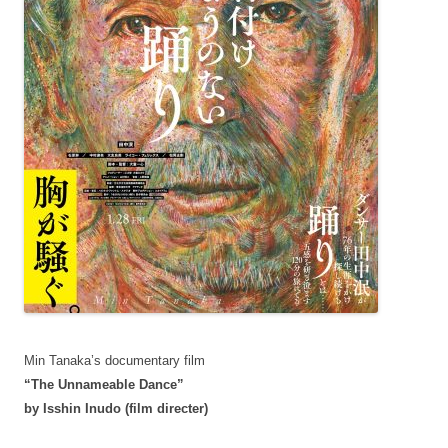
Min Tanaka’s documentary film
“The Unnameable Dance”
by Isshin Inudo (film directer)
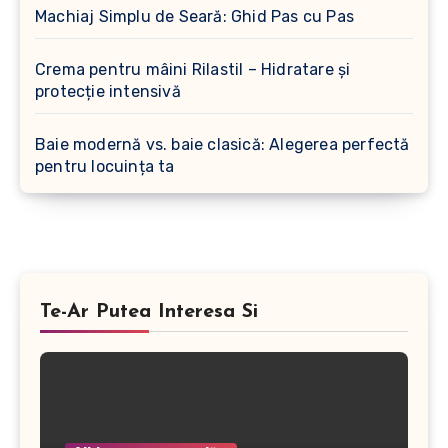
Machiaj Simplu de Seară: Ghid Pas cu Pas
Crema pentru mâini Rilastil – Hidratare și
protecție intensivă
Baie modernă vs. baie clasică: Alegerea perfectă
pentru locuința ta
Te-Ar Putea Interesa Si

---+---

The records above, copied word for word without the pictures, are what should be output.

Output of the exercise.
Min Tanaka’s documentary film
“The Unnameable Dance”
by Isshin Inudo (film directer)
Machiaj Simplu de Seară: Ghid Pas cu Pas
Crema pentru mâini Rilastil – Hidratare și
protecție intensivă
Baie modernă vs. baie clasică: Alegerea perfectă
pentru locuința ta
Te-Ar Putea Interesa Si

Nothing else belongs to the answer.